Developing layers of software that support and connect hardware and applications is critical to making these next-generation systems a reality.

“These software environments have to be robust and flexible enough to handle a broad spectrum of applications, and be well integrated with hardware and application software so that applications can run and operate seamlessly,” said Rajeev Thakur, a computer scientist at the DOE’s Argonne National Laboratory and the director of software technology for the Exascale Computing Project (ECP).

Researchers in Argonne’s Mathematics and Computer Science Division are collaborating with colleagues from five other core ECP DOE national laboratories — Lawrence Berkeley, Lawrence Livermore, Sandia, Oak Ridge and Los Alamos — in addition to other labs and universities.

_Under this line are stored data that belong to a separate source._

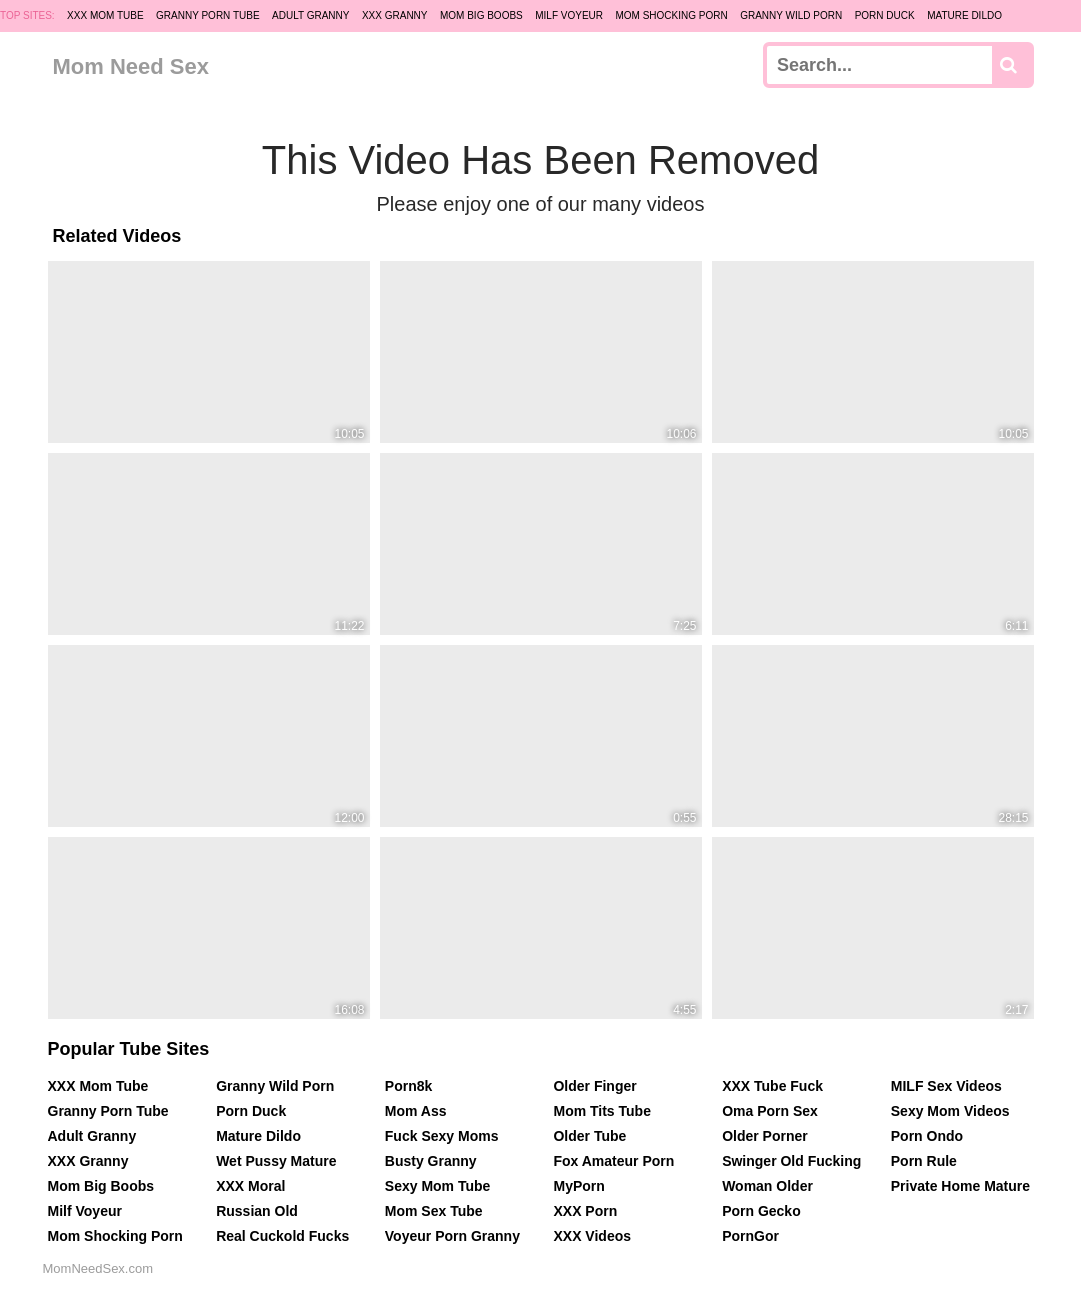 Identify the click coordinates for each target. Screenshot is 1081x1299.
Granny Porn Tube (208, 15)
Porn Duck (885, 15)
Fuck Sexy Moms (442, 1136)
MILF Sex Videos (946, 1086)
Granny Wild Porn (791, 15)
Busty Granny (431, 1161)
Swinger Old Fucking (791, 1161)
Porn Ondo (927, 1136)
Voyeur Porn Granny (452, 1236)
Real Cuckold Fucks (282, 1236)
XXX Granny (395, 15)
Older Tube (589, 1136)
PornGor (750, 1236)
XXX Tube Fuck (772, 1086)
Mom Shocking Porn (671, 15)
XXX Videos (592, 1236)
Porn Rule (924, 1161)
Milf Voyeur (569, 15)
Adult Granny (310, 15)
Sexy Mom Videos (950, 1111)
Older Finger (594, 1086)
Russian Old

Their goal is to create new and adapt existing software technologies to operate at exascale by overcoming challenges found in several key areas, such as memory, power and computational resources.


Argonne computer scientist Franck Cappello leads an ECP project focused on advanced checkpoint/restart, a defense mechanism for withstanding failures that happen when applications are running.

“Given their complexity, faults in high-performance systems are a common occurrence, and some of them lead to failures that cause parallel applications to crash,” Cappello said.

“Many ECP applications already feature checkpoint/restart, but because we’re moving towards an even more complex system at exascale, we need more sophisticated methods for it. For us, that means providing an effective and efficient checkpoint/restart for ECP applications that lack it, and providing other applications a more efficient and scalable checkpoint/restart.”

Cappello also leads a project that focuses on reducing the large amounts of data that is generated by these machines, which is expensive to store and communicate effectively.

“We’re developing techniques that can reduce data volume by at least a factor of 10. The problem with this is that you add some margin of error when you reduce the data,” Cappello said.

“The focus then is on controlling the margin of error; you want to control the error so it doesn’t affect the scientific result in the end while still being efficient at reduction, and this is one of the challenges we are looking at.”


For information that is stored on exascale systems, researchers need data management controls for memory, power and processing cores. Argonne computer scientist Pete Beckman is investigating methods for managing all three through a project known as Argo.

“The efficiency of memory and storage have to keep up with the increase in computation rates and data movement requirements that will exist at exascale,” Beckman said.

“But how memory is arranged in systems and the technology used for it is also changing, and has more layers,” he said. “So we have to account for these changes, in addition to anticipating and designing around the future needs of the applications that will use these systems.”

With added layers of memory on exascale systems, researchers must develop complementary software for regulating these memory technologies that give users control over the process.

“Having controls in place is important because where you choose to store information affects how quickly you can retrieve it,” Beckman said.


Another key resource that Beckman and Argo Project researchers are studying is power. As with memory, methods for allocating power resources could speed up or slow computation within a high-performance system. Researchers are interested in developing software technologies that could enhance users’ control over this resource.

“Power limits may not be at the top of the list when you’re dealing with smaller systems, but when you’re talking about tens of megawatts of power, which is what we’ll need in the future, how an application uses that power becomes an important distinguishing characteristic,” Beckman said.

“The goal for us is to achieve a level of control that maximizes the user’s abilities while maintaining efficiency and minimizing cost,” he said.